Material for this task →
=== Section Start ===
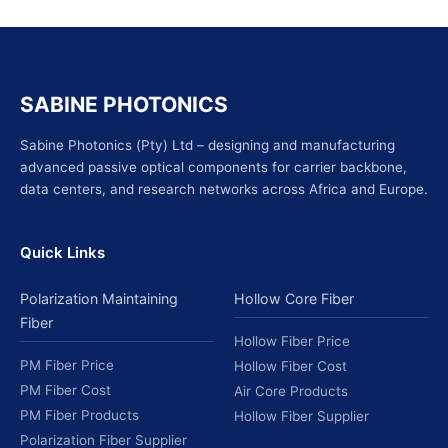
SABINE PHOTONICS
Sabine Photonics (Pty) Ltd – designing and manufacturing
advanced passive optical components for carrier backbone,
data centers, and research networks across Africa and Europe.
Quick Links
Polarization Maintaining
Hollow Core Fiber
Fiber
Hollow Fiber Price
PM Fiber Price
Hollow Fiber Cost
PM Fiber Cost
Air Core Products
PM Fiber Products
Hollow Fiber Supplier
Polarization Fiber Supplier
=== Section End ===
Your instructions → An exact reproduction of the data above is required, with every picture removed.

Reply →
SABINE PHOTONICS
Sabine Photonics (Pty) Ltd – designing and manufacturing
advanced passive optical components for carrier backbone,
data centers, and research networks across Africa and Europe.
Quick Links
Polarization Maintaining
Hollow Core Fiber
Fiber
Hollow Fiber Price
PM Fiber Price
Hollow Fiber Cost
PM Fiber Cost
Air Core Products
PM Fiber Products
Hollow Fiber Supplier
Polarization Fiber Supplier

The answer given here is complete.